**What the task requires:**
Keep the images out while you retype all of the data exactly.
....
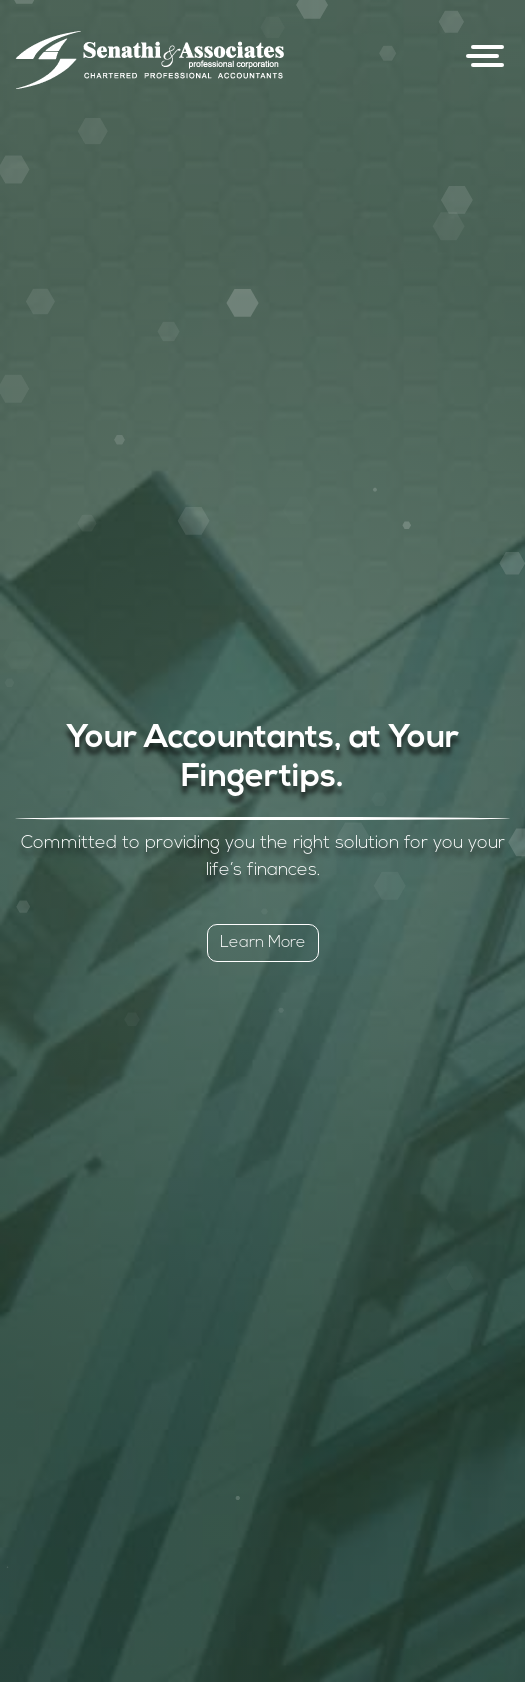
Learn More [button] (263, 943)
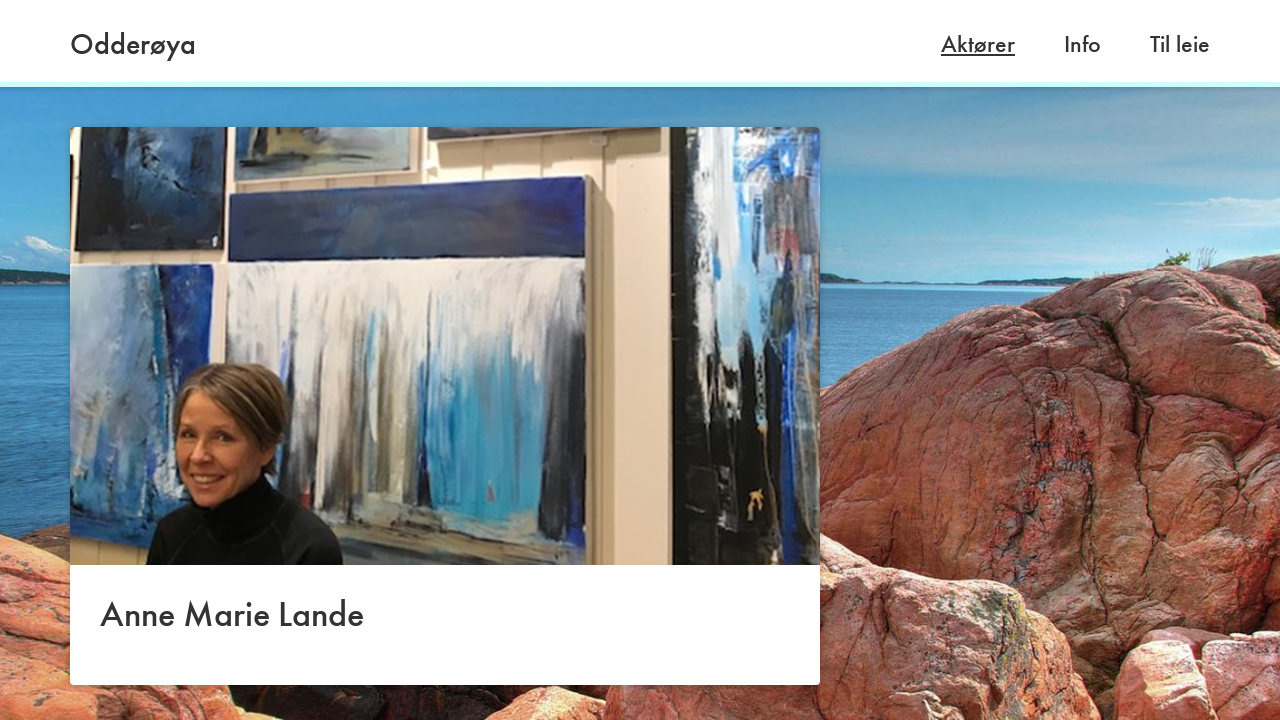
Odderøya (133, 44)
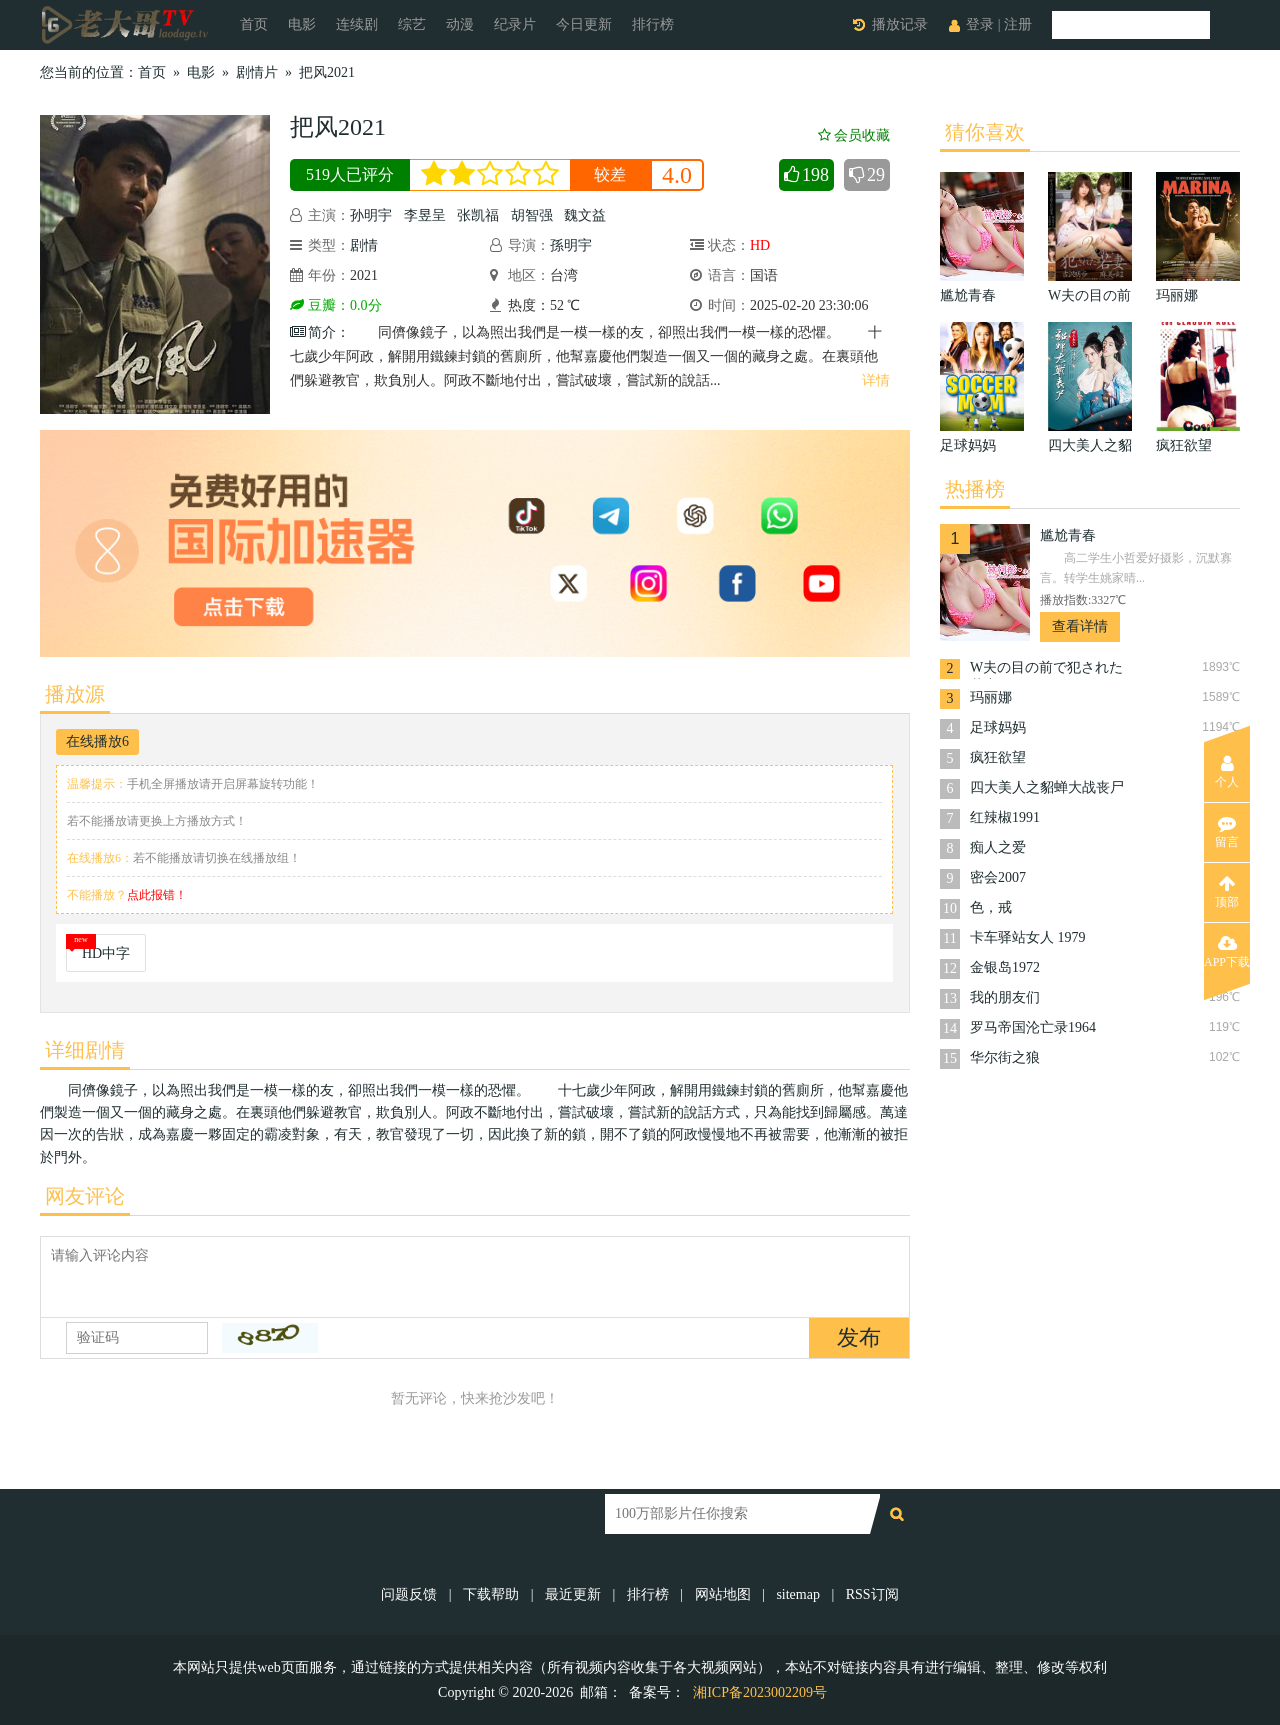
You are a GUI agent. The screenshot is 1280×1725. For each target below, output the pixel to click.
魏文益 (585, 215)
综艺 (412, 24)
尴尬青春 (1068, 535)
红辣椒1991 (1005, 817)
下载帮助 (491, 1594)
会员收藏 (854, 135)
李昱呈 (425, 215)
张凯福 (478, 215)
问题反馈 (411, 1594)
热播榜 (975, 489)
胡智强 (532, 215)
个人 (1227, 772)
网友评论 (85, 1196)
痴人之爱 (998, 847)
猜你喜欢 (985, 132)
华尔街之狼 (1005, 1057)
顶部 (1227, 892)
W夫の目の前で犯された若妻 (1046, 669)
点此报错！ (157, 895)
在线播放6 (97, 741)
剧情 (364, 245)
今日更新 (584, 24)
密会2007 (998, 877)
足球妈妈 (998, 727)
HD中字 (106, 953)
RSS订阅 (872, 1594)
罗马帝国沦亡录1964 (1033, 1027)
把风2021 (327, 72)
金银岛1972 (1005, 967)
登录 (980, 24)
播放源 (75, 694)
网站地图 (723, 1594)
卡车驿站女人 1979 (1028, 937)
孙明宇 (371, 215)
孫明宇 (571, 245)
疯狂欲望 (998, 757)
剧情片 (257, 72)
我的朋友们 (1005, 997)
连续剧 (357, 24)
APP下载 (1227, 952)
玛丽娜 (991, 697)
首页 (254, 24)
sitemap (798, 1594)
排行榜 (653, 24)
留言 (1227, 832)
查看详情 (1080, 626)
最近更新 (573, 1594)
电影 (302, 24)
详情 (876, 380)
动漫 (460, 24)
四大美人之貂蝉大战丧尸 (1047, 787)
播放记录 (900, 24)
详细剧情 (85, 1050)
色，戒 (991, 907)
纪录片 (515, 24)
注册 (1018, 24)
....
**Exercise answer:**
Learn More [button] (263, 943)
Odderøya (133, 44)
You are a GUI agent. The screenshot is 1280×1725. For each target below, output the pixel to click.
魏文益 (585, 215)
综艺 (412, 24)
尴尬青春 (1068, 535)
红辣椒1991 (1005, 817)
下载帮助 (491, 1594)
会员收藏 (854, 135)
李昱呈 (425, 215)
张凯福 (478, 215)
问题反馈 (411, 1594)
热播榜 (975, 489)
胡智强 (532, 215)
个人 (1227, 772)
网友评论 (85, 1196)
痴人之爱 (998, 847)
猜你喜欢 (985, 132)
华尔街之狼 (1005, 1057)
顶部 (1227, 892)
W夫の目の前で犯された若妻 (1046, 669)
点此报错！ (157, 895)
在线播放6 (97, 741)
剧情 (364, 245)
今日更新 (584, 24)
密会2007 (998, 877)
足球妈妈 (998, 727)
HD中字 (106, 953)
RSS订阅 (872, 1594)
罗马帝国沦亡录1964 (1033, 1027)
把风2021 (327, 72)
金银岛1972 (1005, 967)
登录 (980, 24)
播放源 (75, 694)
网站地图 (723, 1594)
卡车驿站女人 1979 (1028, 937)
孙明宇 (371, 215)
孫明宇 (571, 245)
疯狂欲望 (998, 757)
剧情片 (257, 72)
我的朋友们 (1005, 997)
连续剧 (357, 24)
APP下载 (1227, 952)
玛丽娜 (991, 697)
首页 (254, 24)
sitemap (798, 1594)
排行榜 (653, 24)
留言 (1227, 832)
查看详情 (1080, 626)
最近更新 (573, 1594)
电影 (302, 24)
详情 (876, 380)
动漫 (460, 24)
四大美人之貂蝉大战丧尸 (1047, 787)
播放记录 (900, 24)
详细剧情 (85, 1050)
色，戒 (991, 907)
纪录片 (515, 24)
注册 (1018, 24)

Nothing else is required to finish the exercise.